### TASK
Below are records to repeat exactly. Omit the pictures from the copy.

Extracted page text data

┌────────

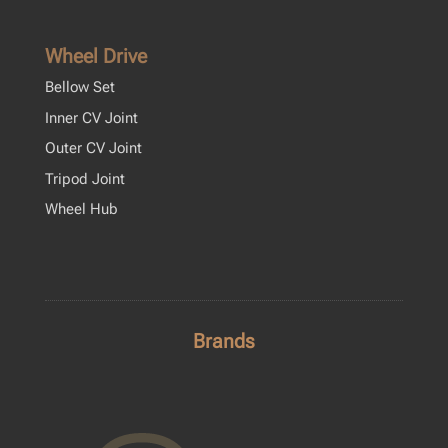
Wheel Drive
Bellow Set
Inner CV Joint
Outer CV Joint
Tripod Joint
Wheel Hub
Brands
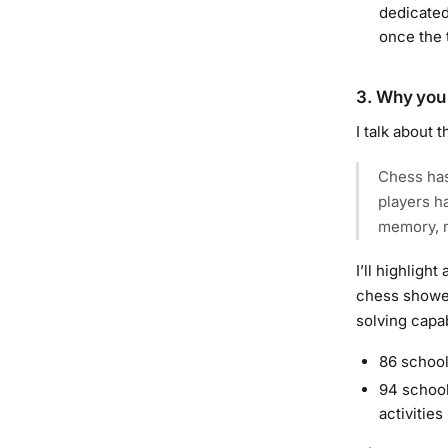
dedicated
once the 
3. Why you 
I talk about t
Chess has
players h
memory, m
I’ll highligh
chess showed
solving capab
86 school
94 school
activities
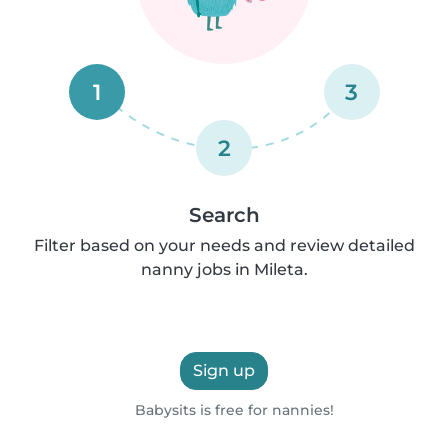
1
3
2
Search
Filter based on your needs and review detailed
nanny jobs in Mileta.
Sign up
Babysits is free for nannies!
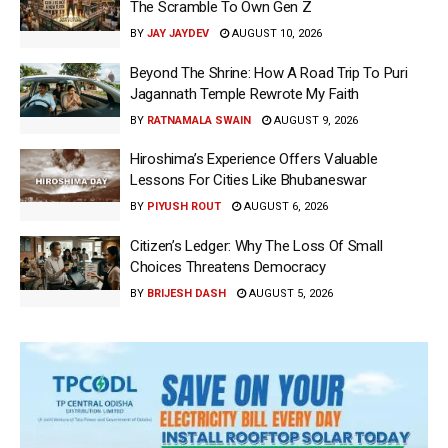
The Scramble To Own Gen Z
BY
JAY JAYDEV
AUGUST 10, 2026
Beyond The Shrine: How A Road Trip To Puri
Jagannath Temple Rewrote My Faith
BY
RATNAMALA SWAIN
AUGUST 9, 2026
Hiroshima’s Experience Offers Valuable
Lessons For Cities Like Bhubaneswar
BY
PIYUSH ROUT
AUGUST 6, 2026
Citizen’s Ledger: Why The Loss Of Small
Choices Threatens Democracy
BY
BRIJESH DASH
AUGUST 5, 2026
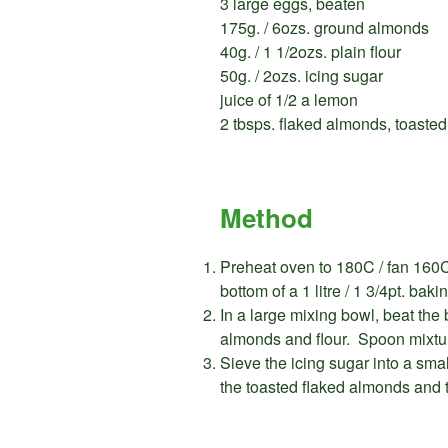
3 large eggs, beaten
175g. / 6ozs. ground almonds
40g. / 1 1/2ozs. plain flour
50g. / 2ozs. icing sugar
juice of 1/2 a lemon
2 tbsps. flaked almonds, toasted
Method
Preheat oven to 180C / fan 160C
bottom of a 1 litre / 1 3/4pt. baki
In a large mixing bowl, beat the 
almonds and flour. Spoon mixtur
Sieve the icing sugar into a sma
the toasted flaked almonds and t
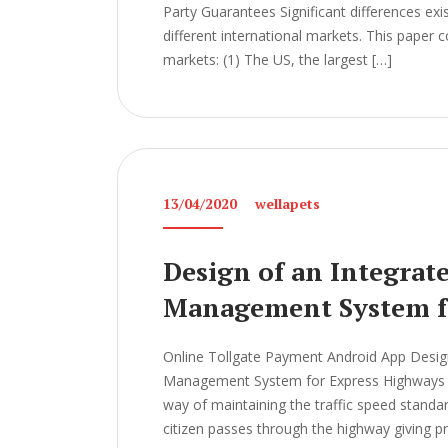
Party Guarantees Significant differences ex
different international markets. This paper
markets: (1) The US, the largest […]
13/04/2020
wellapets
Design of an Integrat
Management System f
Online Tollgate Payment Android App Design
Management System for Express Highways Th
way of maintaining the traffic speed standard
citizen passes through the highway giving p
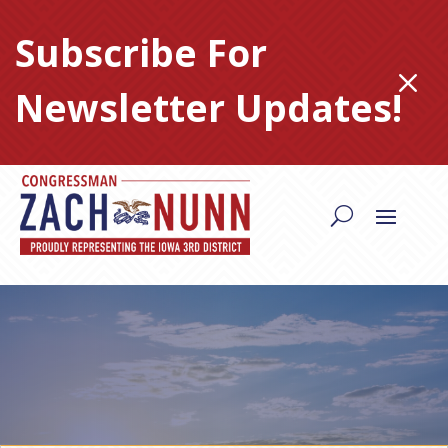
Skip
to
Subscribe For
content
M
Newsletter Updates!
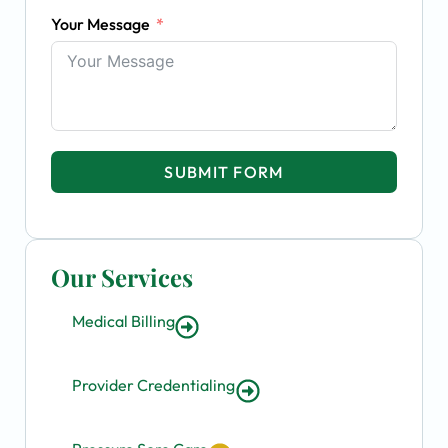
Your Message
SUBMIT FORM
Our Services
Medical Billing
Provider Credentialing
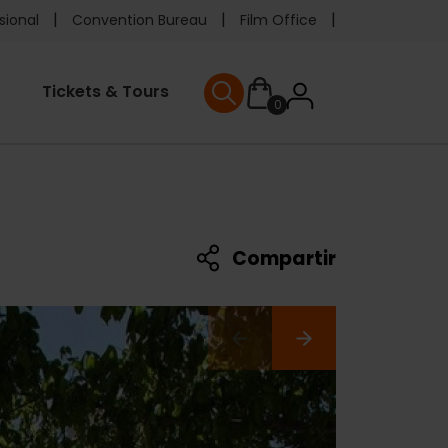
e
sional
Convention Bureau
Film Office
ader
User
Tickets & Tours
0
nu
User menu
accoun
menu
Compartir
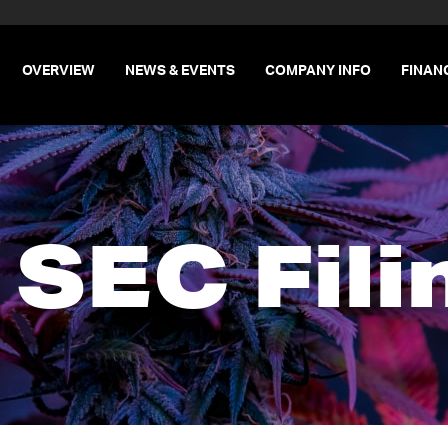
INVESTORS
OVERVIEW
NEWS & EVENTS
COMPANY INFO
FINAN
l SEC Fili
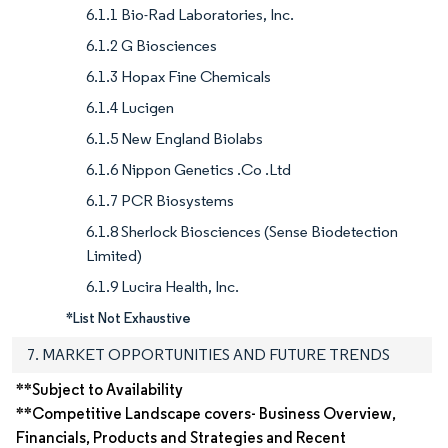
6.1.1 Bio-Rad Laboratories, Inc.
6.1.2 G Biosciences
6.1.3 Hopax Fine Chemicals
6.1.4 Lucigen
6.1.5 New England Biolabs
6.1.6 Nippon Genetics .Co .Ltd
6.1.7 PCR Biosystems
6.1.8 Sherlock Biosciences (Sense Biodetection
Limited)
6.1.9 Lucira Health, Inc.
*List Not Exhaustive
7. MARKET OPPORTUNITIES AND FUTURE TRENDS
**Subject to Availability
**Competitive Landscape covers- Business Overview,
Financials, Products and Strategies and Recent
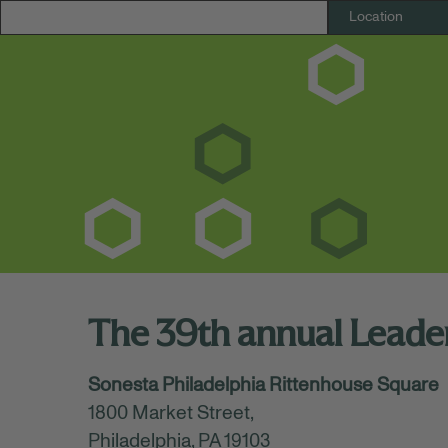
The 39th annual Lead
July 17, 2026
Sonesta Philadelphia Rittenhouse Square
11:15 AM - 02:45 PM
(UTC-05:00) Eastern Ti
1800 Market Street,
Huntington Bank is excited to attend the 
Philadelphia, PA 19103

└────────

### WRITTEN RESPONSE
Wheel Drive
Bellow Set
Inner CV Joint
Outer CV Joint
Tripod Joint
Wheel Hub
Brands
dedicated
once the 
3. Why you 
I talk about t
Chess has
players h
memory, m
I’ll highligh
chess showed
solving capab
86 school
94 school
activities
1
3
2
Search
Filter based on your needs and review detailed
nanny jobs in Mileta.
Sign up
Babysits is free for nannies!
The Scramble To Own Gen Z
BY
JAY JAYDEV
AUGUST 10, 2026
Beyond The Shrine: How A Road Trip To Puri
Jagannath Temple Rewrote My Faith
BY
RATNAMALA SWAIN
AUGUST 9, 2026
Hiroshima’s Experience Offers Valuable
Lessons For Cities Like Bhubaneswar
BY
PIYUSH ROUT
AUGUST 6, 2026
Citizen’s Ledger: Why The Loss Of Small
Choices Threatens Democracy
BY
BRIJESH DASH
AUGUST 5, 2026
3 large eggs, beaten
175g. / 6ozs. ground almonds
40g. / 1 1/2ozs. plain flour
50g. / 2ozs. icing sugar
juice of 1/2 a lemon
2 tbsps. flaked almonds, toasted
Method
Preheat oven to 180C / fan 160C
bottom of a 1 litre / 1 3/4pt. baki
In a large mixing bowl, beat the 
almonds and flour. Spoon mixtur
Sieve the icing sugar into a sma
the toasted flaked almonds and t
Party Guarantees Significant differences ex
different international markets. This paper
markets: (1) The US, the largest […]
13/04/2020
wellapets
Design of an Integrat
Management System f
Online Tollgate Payment Android App Design
Management System for Express Highways Th
way of maintaining the traffic speed standard
citizen passes through the highway giving p
Skip
to
Subscribe For
content
M
Newsletter Updates!
Your Message
SUBMIT FORM
Our Services
Medical Billing
Provider Credentialing
e
sional
Convention Bureau
Film Office
ader
User
Tickets & Tours
0
nu
User menu
accoun
menu
Compartir
INVESTORS
OVERVIEW
NEWS & EVENTS
COMPANY INFO
FINAN
l SEC Fili
6.1.1 Bio-Rad Laboratories, Inc.
6.1.2 G Biosciences
6.1.3 Hopax Fine Chemicals
6.1.4 Lucigen
6.1.5 New England Biolabs
6.1.6 Nippon Genetics .Co .Ltd
6.1.7 PCR Biosystems
6.1.8 Sherlock Biosciences (Sense Biodetection
Limited)
6.1.9 Lucira Health, Inc.
*List Not Exhaustive
7. MARKET OPPORTUNITIES AND FUTURE TRENDS
**Subject to Availability
**Competitive Landscape covers- Business Overview,
Financials, Products and Strategies and Recent
The 39th annual Lead
July 17, 2026
Sonesta Philadelphia Rittenhouse Square
11:15 AM - 02:45 PM
(UTC-05:00) Eastern Ti
1800 Market Street,
Huntington Bank is excited to attend the 
Philadelphia, PA 19103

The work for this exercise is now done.